**WORK TASK**
Pick every line from the data below that contains the string "Thượng" and copy it.
=== Begin Enclosure ===
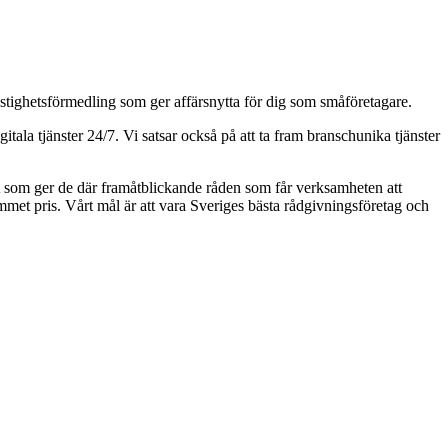
astighetsförmedling som ger affärsnytta för dig som småföretagare.
ala tjänster 24/7. Vi satsar också på att ta fram branschunika tjänster
aft som ger de där framåtblickande råden som får verksamheten att
kommet pris. Vårt mål är att vara Sveriges bästa rådgivningsföretag och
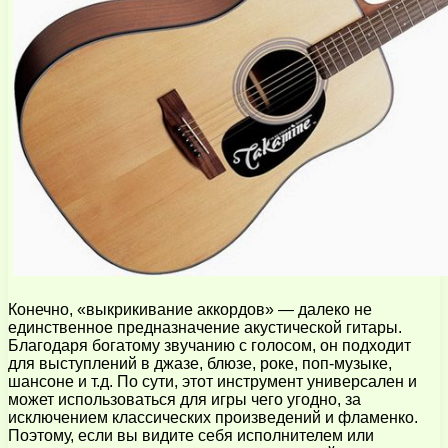
Конечно, «выкрикивание аккордов» — далеко не
единственное предназначение акустической гитары.
Благодаря богатому звучанию с голосом, он подходит
для выступлений в джазе, блюзе, роке, поп-музыке,
шансоне и т.д. По сути, этот инструмент универсален и
может использоваться для игры чего угодно, за
исключением классических произведений и фламенко.
Поэтому, если вы видите себя исполнителем или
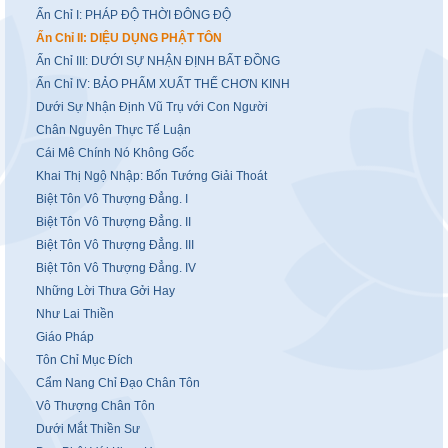
Ấn Chỉ I: PHÁP ĐỘ THỜI ĐÔNG ĐỘ
Ấn Chỉ II: DIỆU DỤNG PHẬT TÔN
Ấn Chỉ III: DƯỚI SỰ NHẬN ĐỊNH BẤT ĐỒNG
Ấn Chỉ IV: BẢO PHẨM XUẤT THẾ CHƠN KINH
Dưới Sự Nhận Định Vũ Trụ với Con Người
Chân Nguyên Thực Tế Luận
Cái Mê Chính Nó Không Gốc
Khai Thị Ngộ Nhập: Bốn Tướng Giải Thoát
Biệt Tôn Vô Thượng Đẳng. I
Biệt Tôn Vô Thượng Đẳng. II
Biệt Tôn Vô Thượng Đẳng. III
Biệt Tôn Vô Thượng Đẳng. IV
Những Lời Thưa Gởi Hay
Như Lai Thiền
Giáo Pháp
Tôn Chỉ Mục Đích
Cẩm Nang Chỉ Đạo Chân Tôn
Vô Thượng Chân Tôn
Dưới Mắt Thiền Sư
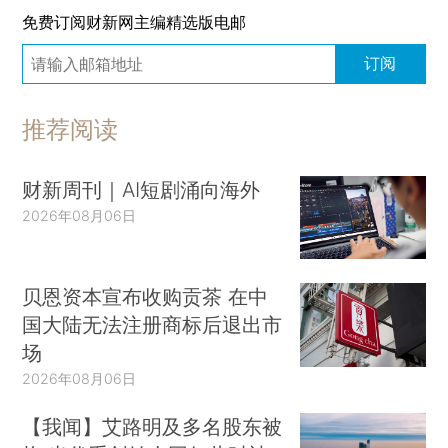
免费订阅财新网主编精选版电邮
订阅
推荐阅读
财新周刊｜AI短剧涌向海外
2026年08月06日
贝恩资本宣布收购贡茶 在中
国大陆无法注册商标后退出市
场
2026年08月06日
【我闻】艾路明及多名股东被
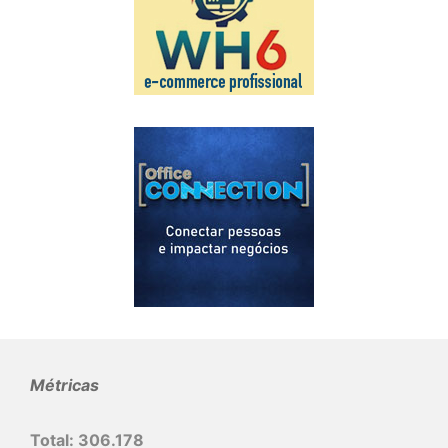
Métricas
Total:
306.178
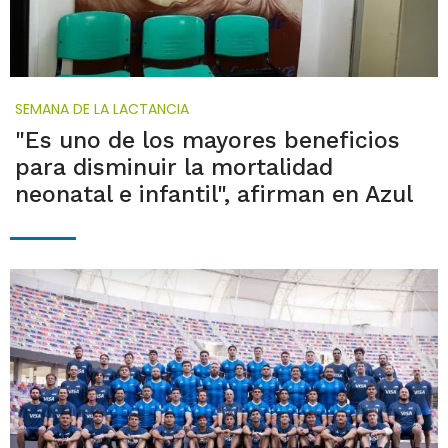
SEMANA DE LA LACTANCIA
"Es uno de los mayores beneficios
para disminuir la mortalidad
neonatal e infantil", afirman en Azul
=== End Enclosure ===
**SOLUTION TO THE PROBLEM**
Biệt Tôn Vô Thượng Đẳng. I
Biệt Tôn Vô Thượng Đẳng. II
Biệt Tôn Vô Thượng Đẳng. III
Biệt Tôn Vô Thượng Đẳng. IV
Vô Thượng Chân Tôn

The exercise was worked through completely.